== Segment start ==

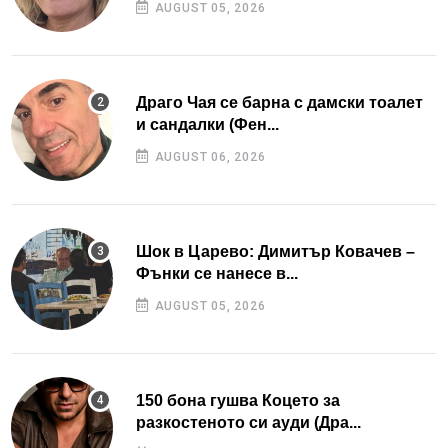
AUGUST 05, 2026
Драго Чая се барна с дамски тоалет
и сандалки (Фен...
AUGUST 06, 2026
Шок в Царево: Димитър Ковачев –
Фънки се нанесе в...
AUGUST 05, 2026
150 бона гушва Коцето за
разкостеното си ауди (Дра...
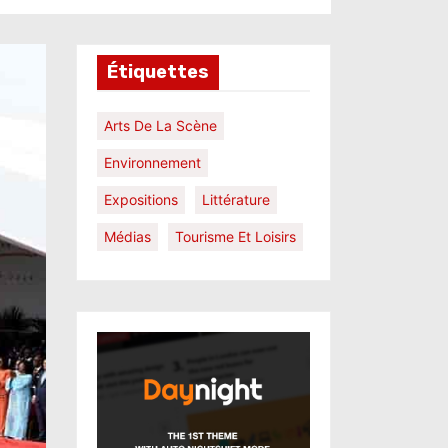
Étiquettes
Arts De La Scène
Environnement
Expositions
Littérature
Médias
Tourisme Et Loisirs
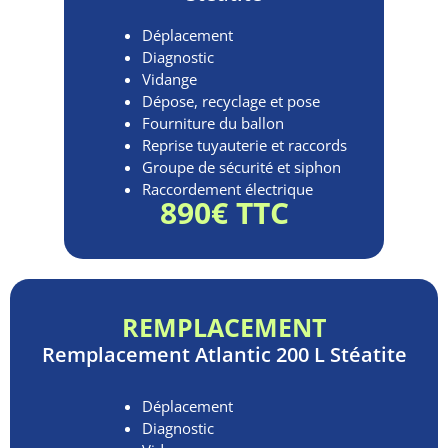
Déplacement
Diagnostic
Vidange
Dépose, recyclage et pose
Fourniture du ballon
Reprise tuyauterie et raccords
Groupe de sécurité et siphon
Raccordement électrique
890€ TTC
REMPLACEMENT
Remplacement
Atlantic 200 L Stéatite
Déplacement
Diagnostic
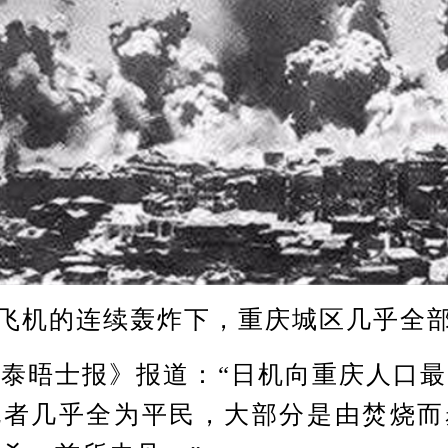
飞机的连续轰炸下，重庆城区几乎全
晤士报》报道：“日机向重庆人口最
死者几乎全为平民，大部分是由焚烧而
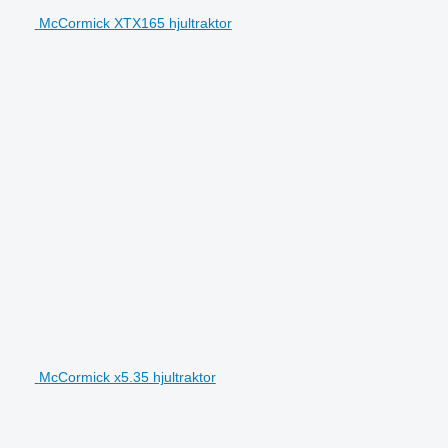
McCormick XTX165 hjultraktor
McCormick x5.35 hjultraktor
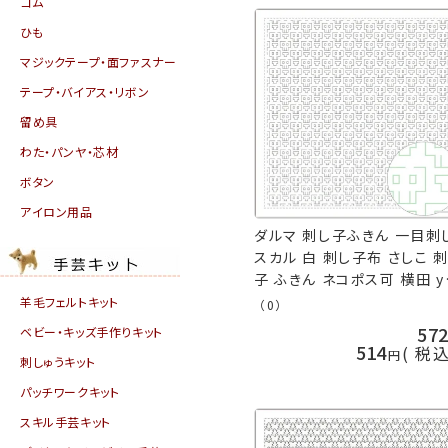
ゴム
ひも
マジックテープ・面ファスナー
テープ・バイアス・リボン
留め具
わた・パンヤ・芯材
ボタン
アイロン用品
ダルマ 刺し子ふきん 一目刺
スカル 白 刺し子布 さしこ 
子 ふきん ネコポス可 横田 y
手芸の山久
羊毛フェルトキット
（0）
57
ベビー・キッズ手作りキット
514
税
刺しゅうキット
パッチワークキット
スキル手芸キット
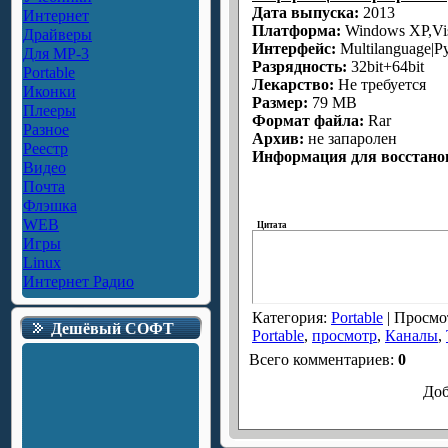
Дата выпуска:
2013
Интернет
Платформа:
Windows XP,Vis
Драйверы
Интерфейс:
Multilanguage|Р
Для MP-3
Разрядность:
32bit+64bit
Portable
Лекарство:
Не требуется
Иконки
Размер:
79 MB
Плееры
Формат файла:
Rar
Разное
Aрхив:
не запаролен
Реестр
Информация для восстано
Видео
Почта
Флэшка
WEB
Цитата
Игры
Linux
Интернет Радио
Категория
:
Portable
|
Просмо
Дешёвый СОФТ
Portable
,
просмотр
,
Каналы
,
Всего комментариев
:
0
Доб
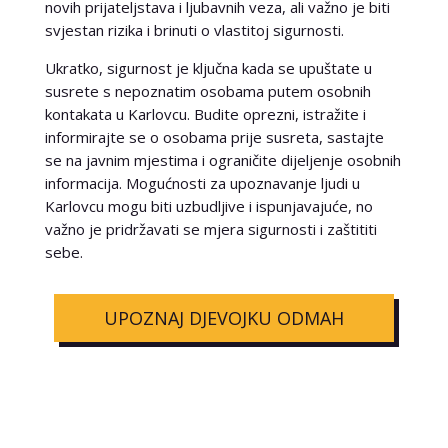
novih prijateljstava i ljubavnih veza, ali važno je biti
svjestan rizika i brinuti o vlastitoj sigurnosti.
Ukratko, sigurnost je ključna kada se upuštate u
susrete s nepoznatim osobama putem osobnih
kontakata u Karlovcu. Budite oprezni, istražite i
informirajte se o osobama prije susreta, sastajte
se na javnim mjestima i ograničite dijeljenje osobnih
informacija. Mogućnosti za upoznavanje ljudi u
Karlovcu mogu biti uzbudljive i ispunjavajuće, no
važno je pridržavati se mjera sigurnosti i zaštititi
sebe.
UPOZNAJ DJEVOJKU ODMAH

== Segment end ==
== Segment start ==

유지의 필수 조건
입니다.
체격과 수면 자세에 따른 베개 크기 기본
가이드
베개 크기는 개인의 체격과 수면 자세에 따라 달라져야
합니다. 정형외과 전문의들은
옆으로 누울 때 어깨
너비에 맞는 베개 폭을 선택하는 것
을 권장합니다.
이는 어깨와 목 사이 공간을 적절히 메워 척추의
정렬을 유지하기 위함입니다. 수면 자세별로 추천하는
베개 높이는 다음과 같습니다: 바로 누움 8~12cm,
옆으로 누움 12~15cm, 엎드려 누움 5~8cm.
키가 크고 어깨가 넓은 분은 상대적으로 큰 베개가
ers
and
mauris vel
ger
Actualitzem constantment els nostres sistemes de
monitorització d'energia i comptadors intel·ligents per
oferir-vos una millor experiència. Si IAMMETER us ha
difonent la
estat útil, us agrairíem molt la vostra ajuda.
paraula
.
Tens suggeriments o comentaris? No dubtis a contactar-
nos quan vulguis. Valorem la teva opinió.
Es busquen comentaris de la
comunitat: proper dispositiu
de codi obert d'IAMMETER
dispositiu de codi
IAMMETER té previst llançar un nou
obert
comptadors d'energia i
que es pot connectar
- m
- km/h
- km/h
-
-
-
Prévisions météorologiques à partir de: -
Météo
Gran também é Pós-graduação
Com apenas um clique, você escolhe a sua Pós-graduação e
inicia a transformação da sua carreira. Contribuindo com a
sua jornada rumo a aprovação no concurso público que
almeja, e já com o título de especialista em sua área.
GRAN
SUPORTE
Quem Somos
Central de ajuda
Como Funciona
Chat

== Segment end ==

### REQUIREMENT
Out of the records above, set down only the lines from the one that contains "マジックテープ・面ファスナー" through the one that contains "UPOZNAJ DJEVOJKU ODMAH", unchanged and without the pictures.

### RESULT BELOW
マジックテープ・面ファスナー
テープ・バイアス・リボン
留め具
わた・パンヤ・芯材
ボタン
アイロン用品
ダルマ 刺し子ふきん 一目刺
スカル 白 刺し子布 さしこ 
子 ふきん ネコポス可 横田 y
手芸の山久
羊毛フェルトキット
（0）
57
ベビー・キッズ手作りキット
514
税
刺しゅうキット
パッチワークキット
スキル手芸キット
Дата выпуска:
2013
Интернет
Платформа:
Windows XP,Vis
Драйверы
Интерфейс:
Multilanguage|Р
Для MP-3
Разрядность:
32bit+64bit
Portable
Лекарство:
Не требуется
Иконки
Размер:
79 MB
Плееры
Формат файла:
Rar
Разное
Aрхив:
не запаролен
Реестр
Информация для восстано
Видео
Почта
Флэшка
WEB
Цитата
Игры
Linux
Интернет Радио
Категория
:
Portable
|
Просмо
Дешёвый СОФТ
Portable
,
просмотр
,
Каналы
,
Всего комментариев
:
0
Доб
novih prijateljstava i ljubavnih veza, ali važno je biti
svjestan rizika i brinuti o vlastitoj sigurnosti.
Ukratko, sigurnost je ključna kada se upuštate u
susrete s nepoznatim osobama putem osobnih
kontakata u Karlovcu. Budite oprezni, istražite i
informirajte se o osobama prije susreta, sastajte
se na javnim mjestima i ograničite dijeljenje osobnih
informacija. Mogućnosti za upoznavanje ljudi u
Karlovcu mogu biti uzbudljive i ispunjavajuće, no
važno je pridržavati se mjera sigurnosti i zaštititi
sebe.
UPOZNAJ DJEVOJKU ODMAH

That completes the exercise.